Output the lines from the one containing "ón venezolana estuvo" through the last line of the material below, exactly; please do not include pictures.
####
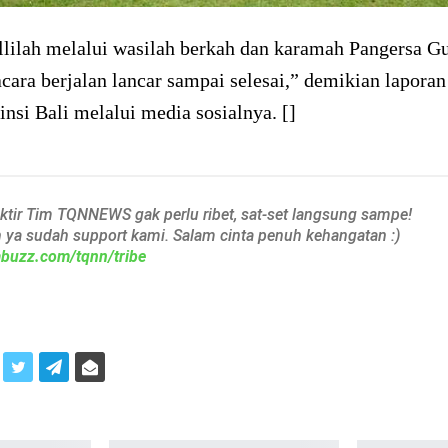
lilah melalui wasilah berkah dan karamah Pangersa G
cara berjalan lancar sampai selesai,” demikian laporan
insi Bali melalui media sosialnya. []
aktir Tim TQNNEWS gak perlu ribet, sat-set langsung sampe!
h ya sudah support kami. Salam cinta penuh kehangatan :)
iabuzz.com/tqnn/tribe
i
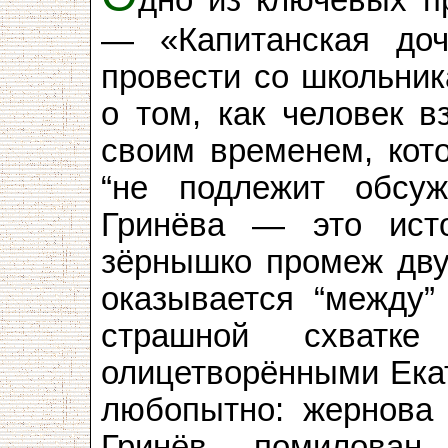
дно из ключевых п
— «Капитанская до
провести со школьник
о том, как человек в
своим временем, кото
“не подлежит обсуж
Гринёва — это исто
зёрнышко промеж двух
оказывается “между”
страшной схватке
олицетворёнными Екат
любопытно: жернова
Гринёв помилован 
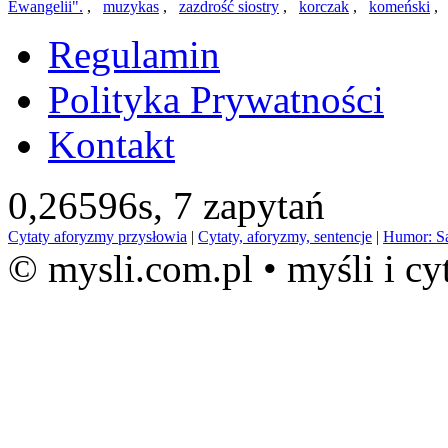
Ewangelii".
,
muzykas
,
zazdrość siostry
,
korczak
,
komeński
Regulamin
Polityka Prywatności
Kontakt
0,26596s,
7 zapytań
Cytaty aforyzmy przysłowia
|
Cytaty, aforyzmy, sentencje
|
Humor: S
© mysli.com.pl • myśli i cy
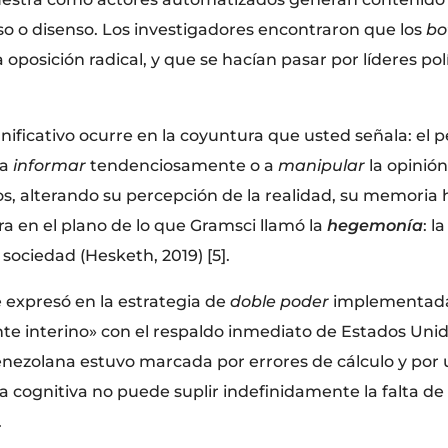
o o disenso. Los investigadores encontraron que los
bo
la oposición radical, y que se hacían pasar por líderes 
gnificativo ocurre en la coyuntura que usted señala: el p
 a
informar
tendenciosamente o a
manipular
la opinión
s, alterando su percepción de la realidad, su memoria 
ra en el plano de lo que Gramsci llamó la
hegemonía
: l
 sociedad (Hesketh, 2019) [5].
 expresó en la estrategia de
doble poder
implementada 
e interino» con el respaldo inmediato de Estados Unid
ón venezolana estuvo marcada por errores de cálculo y po
ra cognitiva no puede suplir indefinidamente la falta de 
.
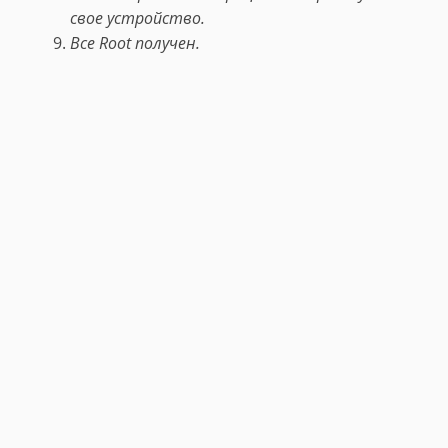
свое устройство.
Все Root получен.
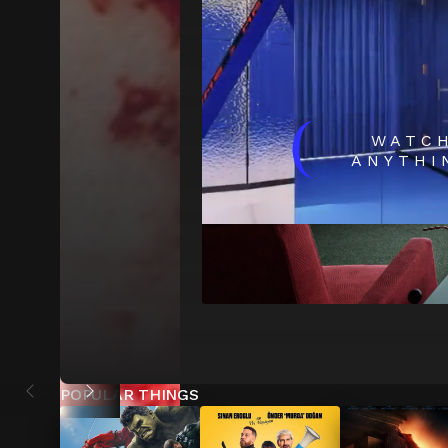
(
WATC
ANYTHI
POPULAR THINGS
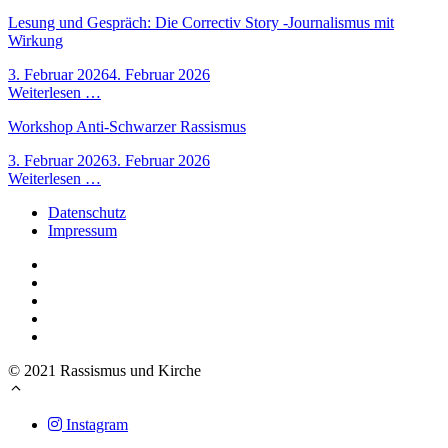
Lesung und Gespräch: Die Correctiv Story -Journalismus mit
Wirkung
3. Februar 2026
4. Februar 2026
Weiterlesen …
Workshop Anti-Schwarzer Rassismus
3. Februar 2026
3. Februar 2026
Weiterlesen …
Datenschutz
Impressum
© 2021 Rassismus und Kirche
Instagram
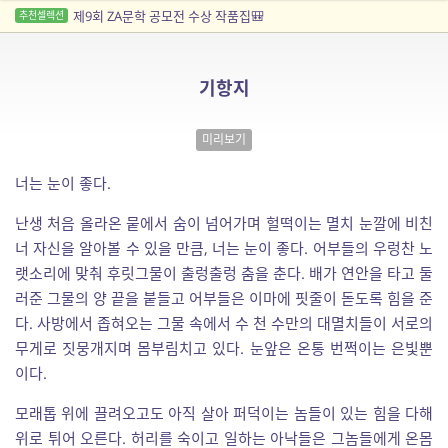
제9회 ZA문학 공모전 수상 작품집🎒
추천셀렉션
기항지
미리보기
너는 눈이 좋다.
난생 처음 올라온 뭍에서 숨이 넘어가며 헐떡이는 멸치 눈깔에 비친
너 자신을 알아볼 수 있을 만큼, 너는 눈이 좋다. 어부들의 우렁찬 노
랫소리에 맞춰 후릿그물이 출렁출렁 춤을 춘다. 배가 연안을 타고 둘
러준 그물의 양 끝을 붙들고 어부들은 이마에 핏줄이 돋도록 힘을 준
다. 사방에서 좁혀오는 그물 속에서 수 천 수만의 대멸치들이 서로의
무게로 짓뭉개지며 몸부림치고 있다. 눈앞은 온통 번쩍이는 은빛뿐
이다.
모래톱 위에 끌려오고도 아직 살아 퍼덕이는 놈들이 있는 힘을 다해
위로 튀어 오른다. 허리를 숙이고 일하는 아낙들은 그놈들에게 온몸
####
- _Task result_:
ón venezolana estuvo marcada por errores de cálculo y po
ra cognitiva no puede suplir indefinidamente la falta de 
.
свое устройство.
Все Root получен.
(
WATC
ANYTHI
POPULAR THINGS
Lesung und Gespräch: Die Correctiv Story -Journalismus mit
Wirkung
3. Februar 2026
4. Februar 2026
Weiterlesen …
Workshop Anti-Schwarzer Rassismus
3. Februar 2026
3. Februar 2026
Weiterlesen …
Datenschutz
Impressum
© 2021 Rassismus und Kirche
Instagram
제9회 ZA문학 공모전 수상 작품집🎒
추천셀렉션
기항지
미리보기
너는 눈이 좋다.
난생 처음 올라온 뭍에서 숨이 넘어가며 헐떡이는 멸치 눈깔에 비친
너 자신을 알아볼 수 있을 만큼, 너는 눈이 좋다. 어부들의 우렁찬 노
랫소리에 맞춰 후릿그물이 출렁출렁 춤을 춘다. 배가 연안을 타고 둘
러준 그물의 양 끝을 붙들고 어부들은 이마에 핏줄이 돋도록 힘을 준
다. 사방에서 좁혀오는 그물 속에서 수 천 수만의 대멸치들이 서로의
무게로 짓뭉개지며 몸부림치고 있다. 눈앞은 온통 번쩍이는 은빛뿐
이다.
모래톱 위에 끌려오고도 아직 살아 퍼덕이는 놈들이 있는 힘을 다해
위로 튀어 오른다. 허리를 숙이고 일하는 아낙들은 그놈들에게 온몸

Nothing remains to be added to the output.